▶ [Task item] Below are records. Transcribe exactly the lines from the one that contains "Identify the location" through the last line, leaving any pictures out.

*** Opening Records provided ***

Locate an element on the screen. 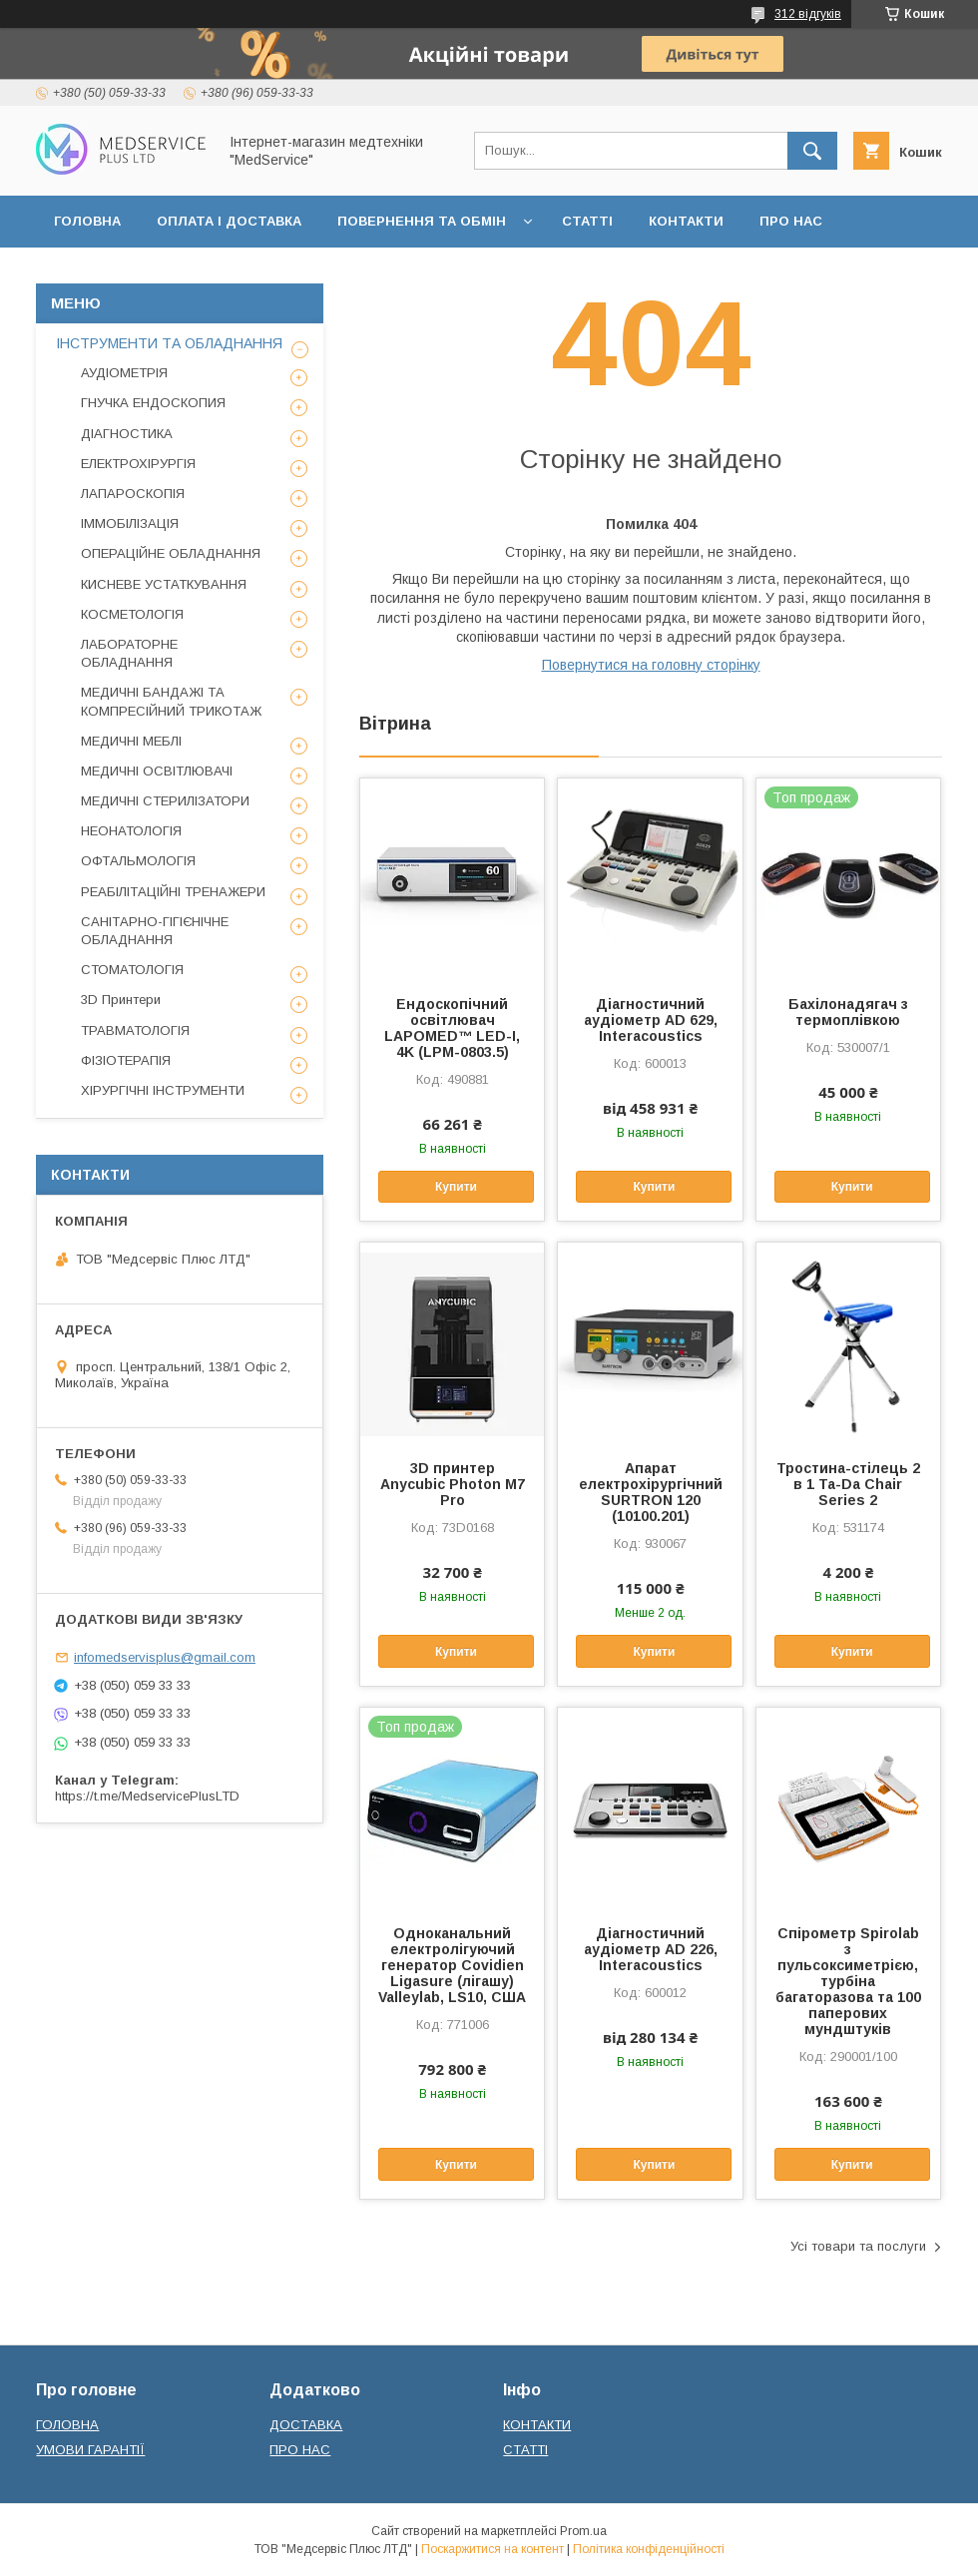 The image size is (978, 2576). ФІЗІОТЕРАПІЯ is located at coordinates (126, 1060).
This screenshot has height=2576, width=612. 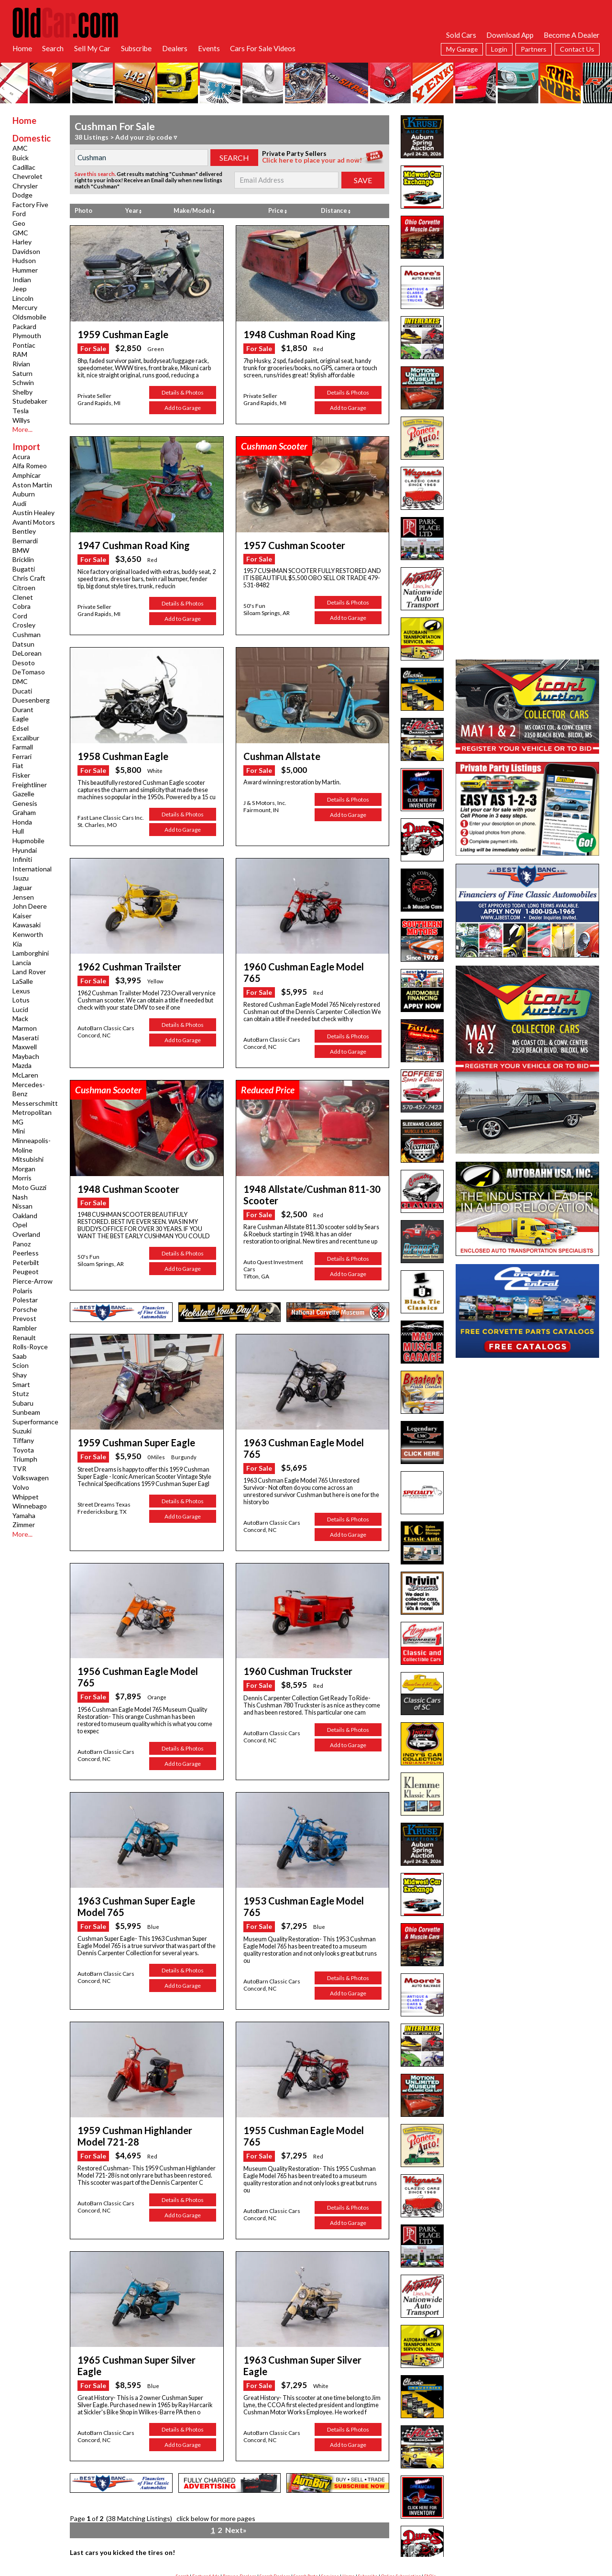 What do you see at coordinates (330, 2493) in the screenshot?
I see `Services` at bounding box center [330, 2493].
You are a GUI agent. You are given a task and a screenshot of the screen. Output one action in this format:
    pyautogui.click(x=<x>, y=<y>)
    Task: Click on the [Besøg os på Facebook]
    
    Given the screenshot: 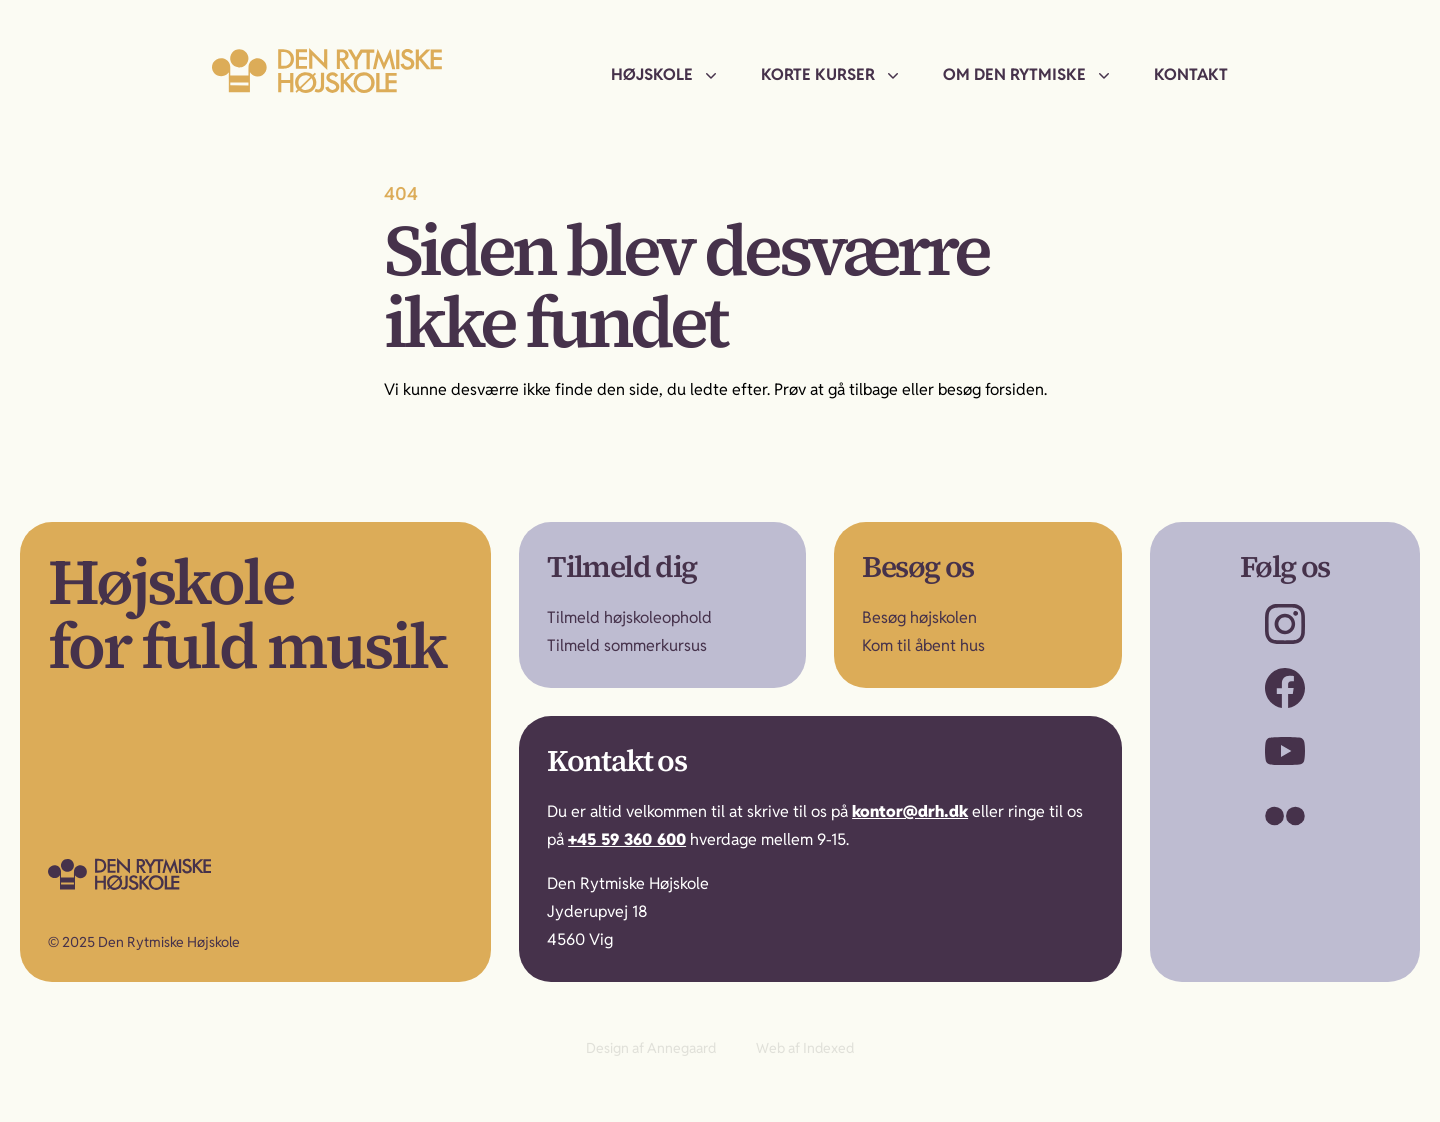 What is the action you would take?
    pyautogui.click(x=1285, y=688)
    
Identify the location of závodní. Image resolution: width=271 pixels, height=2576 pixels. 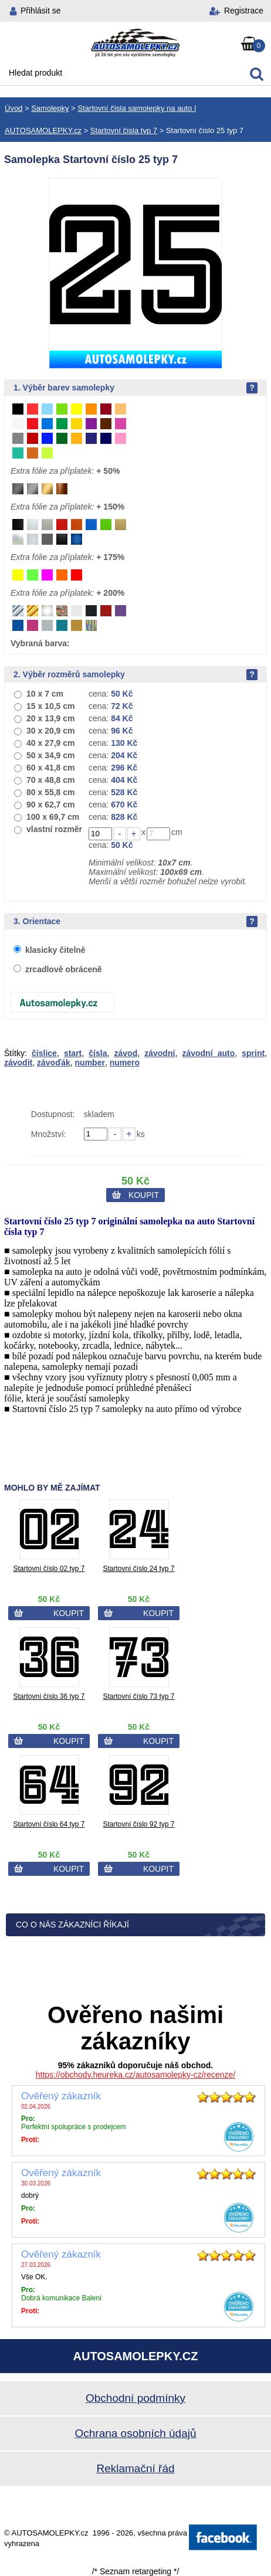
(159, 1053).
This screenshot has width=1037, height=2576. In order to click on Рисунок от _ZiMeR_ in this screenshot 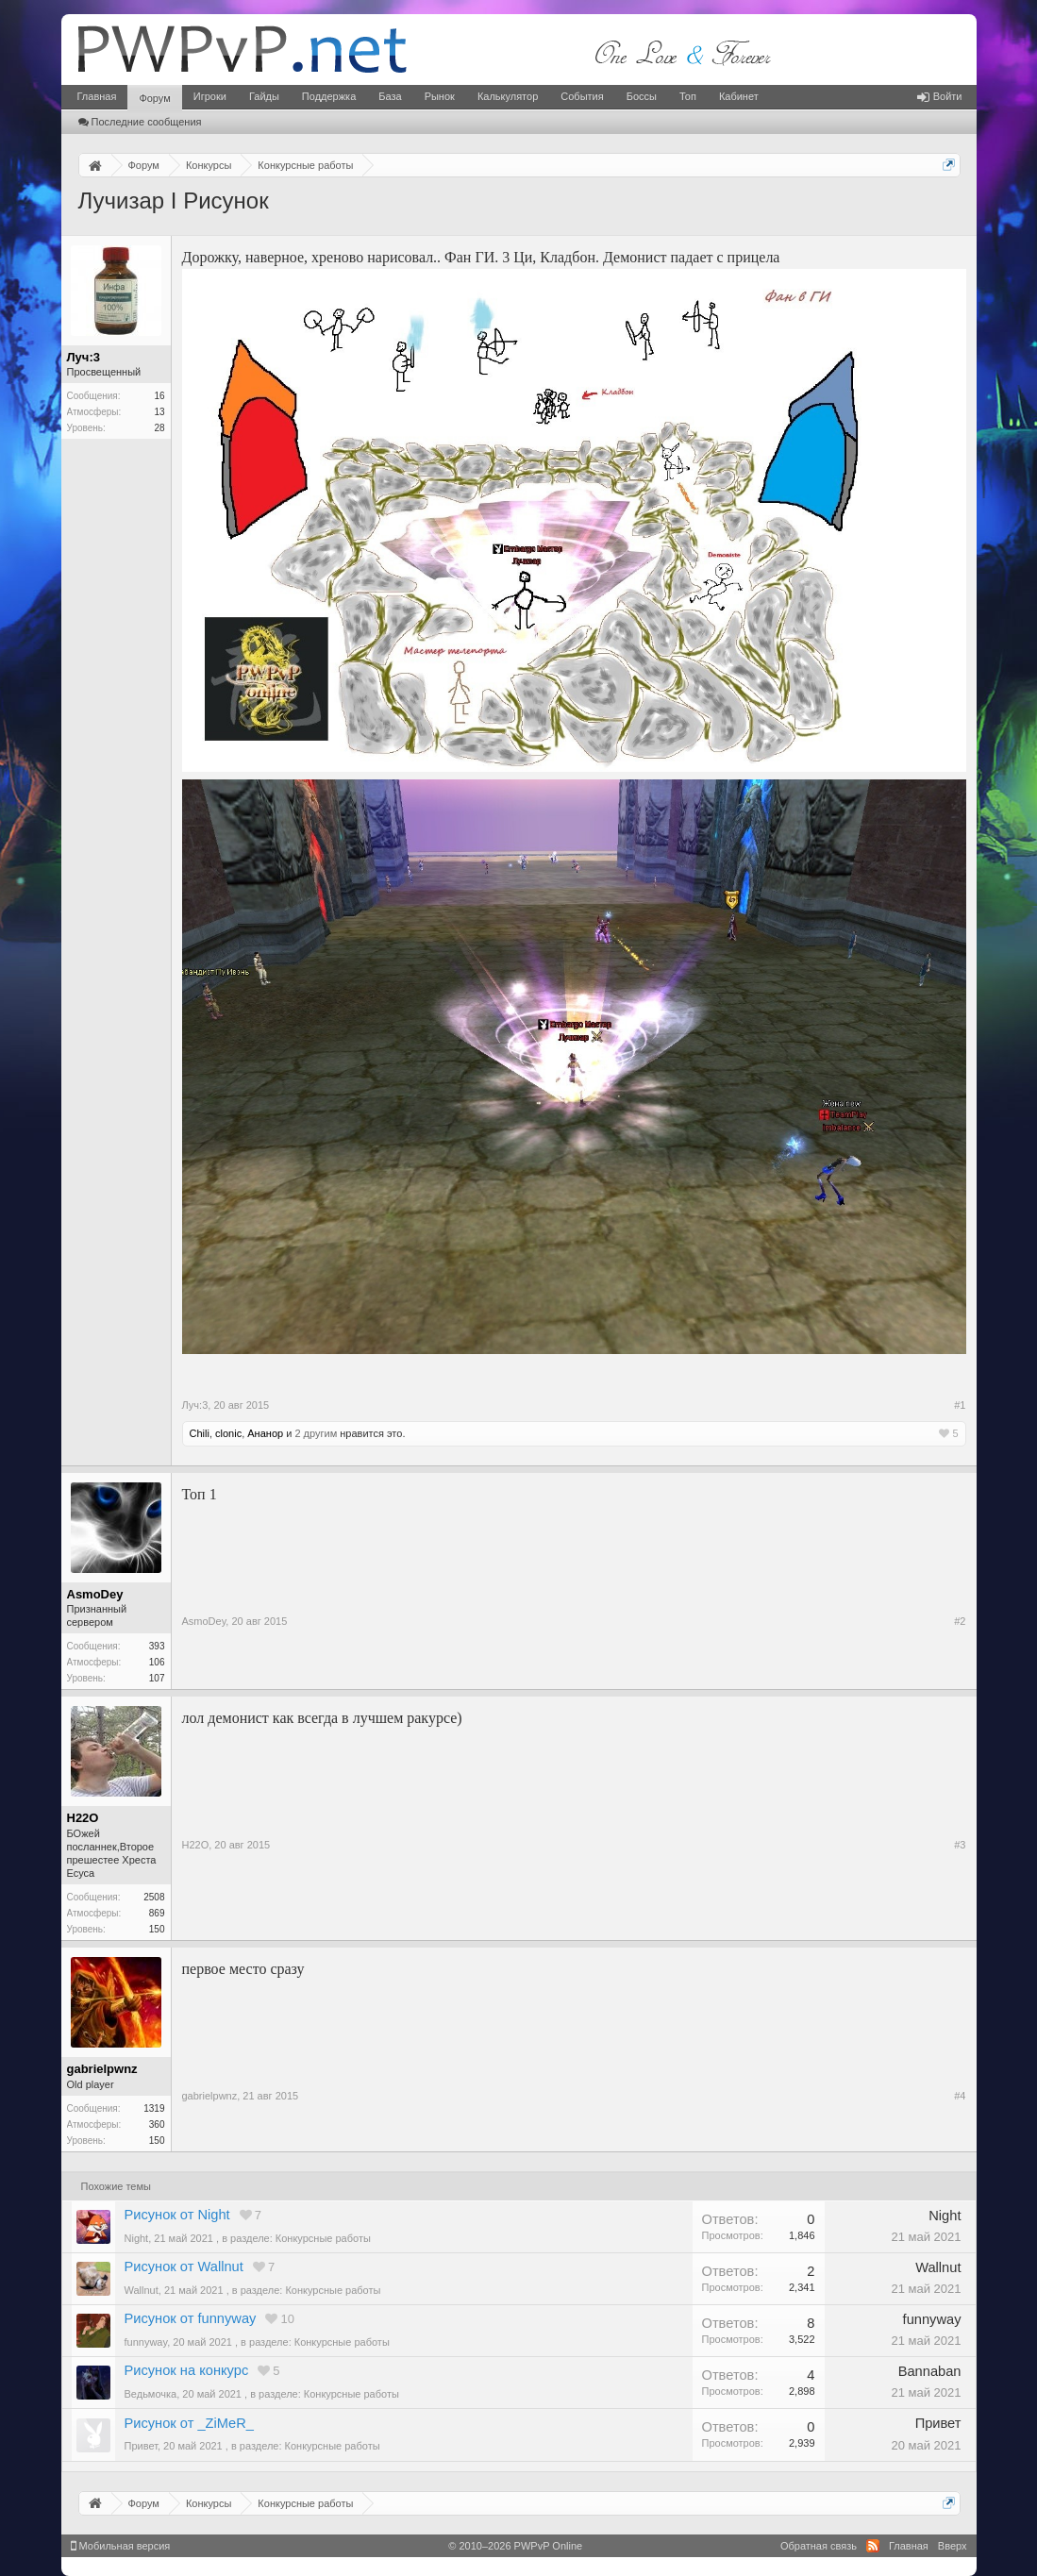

*** Closing Records provided ***

▶ [Output of the exercise]
Identify the location of závodní. Image resolution: width=271 pixels, height=2576 pixels. 
(159, 1053).
This screenshot has width=1037, height=2576. In order to click on Рисунок от _ZiMeR_ in this screenshot 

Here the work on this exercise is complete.